Ce choix devra ensuite être validé, de façon formelle, par le Conseil des ministres de l'Union européenne. Né à l'initiative de Melina Mercouri, alors ministre grecque de la Culture, le titre de Capitale européenne de la culture a été lancé par le Conseil européen en 1985 afin de contribuer au rapprochement des peuples européens. La procédure de désignation a été réformée en 2006. Plusieurs villes françaises ont déjà eu ce titre : Paris en 1989, Avignon en 2000 et surtout Lille en 2004, qui avait su saisir cette occasion pour affirmer son image de ville dynamique. Cette année-là, la ville du Nord avait attiré environ 8 millions de visiteurs. "Lille 2004 a fait gagner dix ans de notoriété à notre territoire", avait estimé la maire socialiste de la ville, Martine Aubry, en 2005.
... après un jury venu sur le terrain
Depuis ce succès, le titre de Capitale européenne de la culture intéresse. Il assure des retombées économiques non négligeables et est l'occasion de développer de nombreuses infrastructures pour accueillir les initiatives culturelles. Les investissements sont à la charge des villes et des collectivités locales concernées, ainsi que de leurs entreprises partenaires. Pour sa part, l'Union européenne apporte une contribution à hauteur de 1 million d'euros.

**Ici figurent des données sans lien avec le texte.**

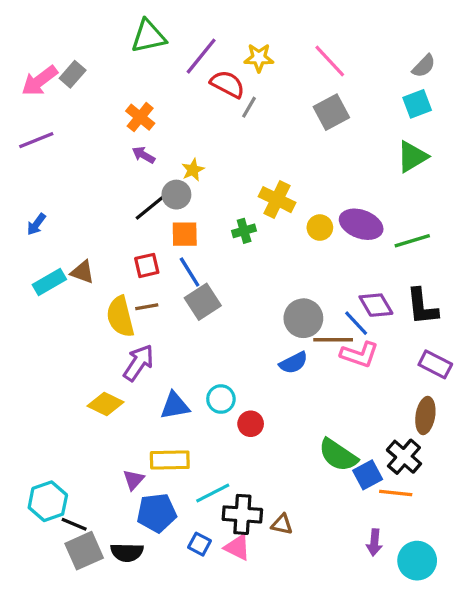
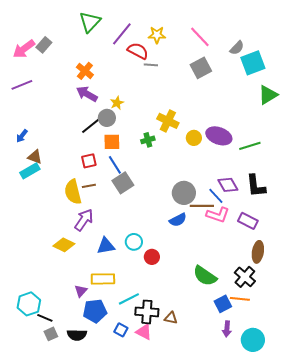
green triangle: (148, 36) -> (90, 22), turned -35
gray semicircle: (424, 66) -> (237, 48), moved
cyan square: (417, 104) -> (253, 63), size x1.4
gray line: (249, 107) -> (151, 65), turned 64
purple arrow: (143, 155) -> (87, 94), size x1.5
green triangle: (412, 157) -> (268, 95), moved
brown triangle: (82, 272) -> (35, 157), moved
purple rectangle: (435, 364) -> (248, 221), moved
blue square: (368, 475) -> (223, 304), moved
gray square: (84, 551) -> (51, 334), size x0.6

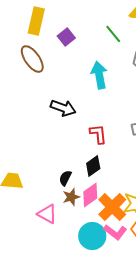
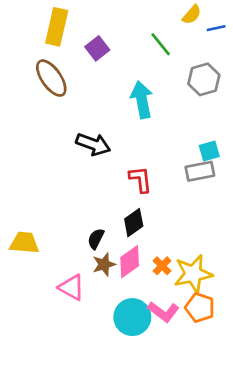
orange cross: (112, 207) -> (162, 266), moved, size x0.5

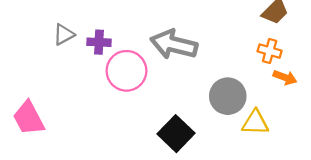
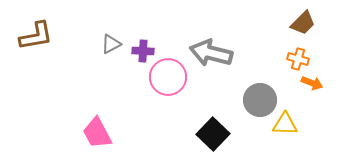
pink trapezoid: (29, 118) -> (97, 133), moved

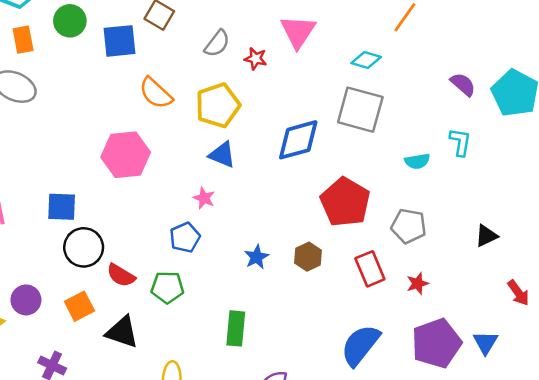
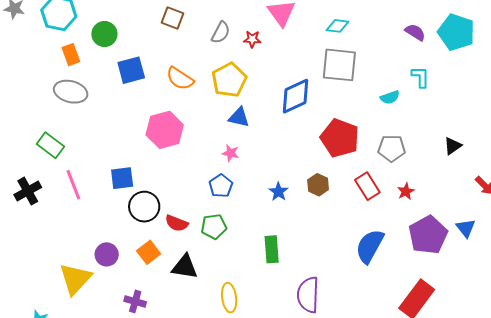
blue square: (120, 41) -> (131, 70), moved

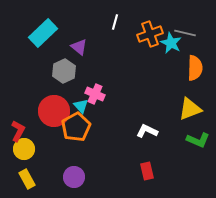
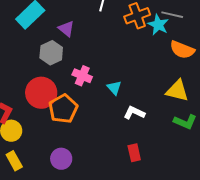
orange semicircle: (195, 68) -> (182, 50), turned 110
cyan triangle: (81, 106) -> (114, 88), moved
yellow triangle: (190, 109) -> (177, 91), turned 35

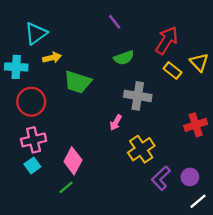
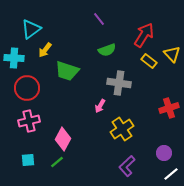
yellow arrow: (52, 58) -> (45, 50), turned 140
cyan square: (32, 165) -> (28, 160), moved, turned 32
purple L-shape: (161, 178) -> (127, 166), moved

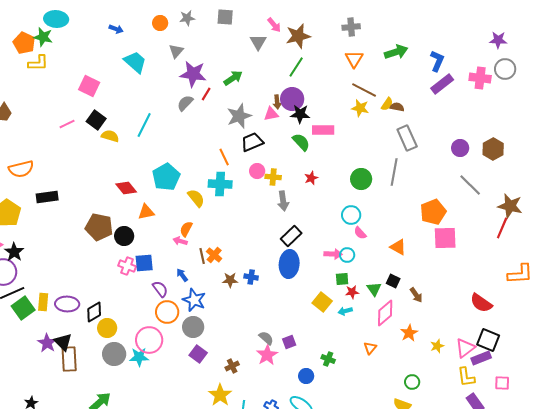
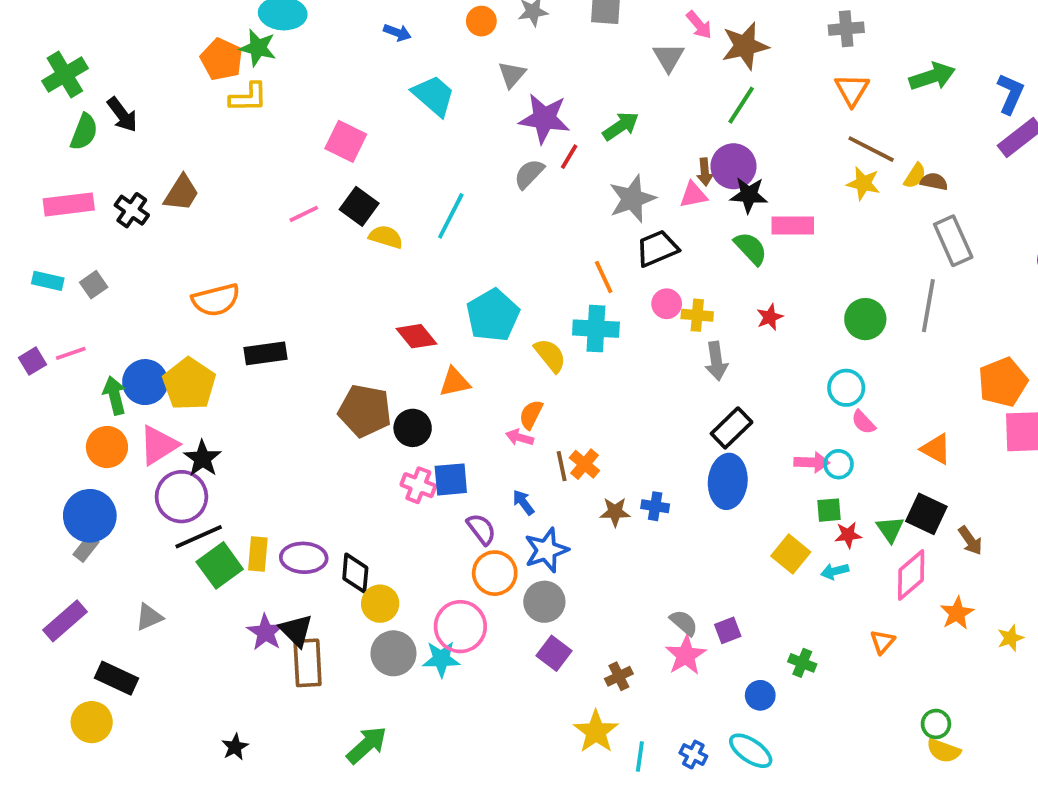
black square: (393, 281) -> (926, 514), size x1.5
blue star: (194, 300) -> (546, 550), turned 30
black diamond: (94, 312) -> (355, 573), turned -55
green circle: (412, 382) -> (936, 724), moved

Au début du processus de sélection, huit villes françaises étaient sur les rangs. Les candidatures d'Amiens, Nice, Saint-Etienne et Strasbourg ont été écartées lors d'un premier round d'auditions, qui a eu lieu fin décembre 2007. Le jury s'est rendu sur le terrain début septembre, pour examiner les projets des quatre villes encore en lice.
Le projet de Bordeaux s'appuyait sur l'identité latine et atlantique de la ville. Lyon défendait un projet axé sur les "confluences" qui ont façonné l'identité de la ville et misait sur les cultures numériques et l'image. Marseille mettait en valeur les échanges culturels entre l'Europe et les pays du Sud. Enfin le projet de Toulouse avait pour lignes directrices la démocratisation culturelle et le décloisonnement des disciplines. Après Liverpool (Grande-Bretagne) et Stavanger (Norvège) en 2008, Linz (Autriche) et Vilnius (Lituanie) seront les Capitales européennes de la culture en 2009.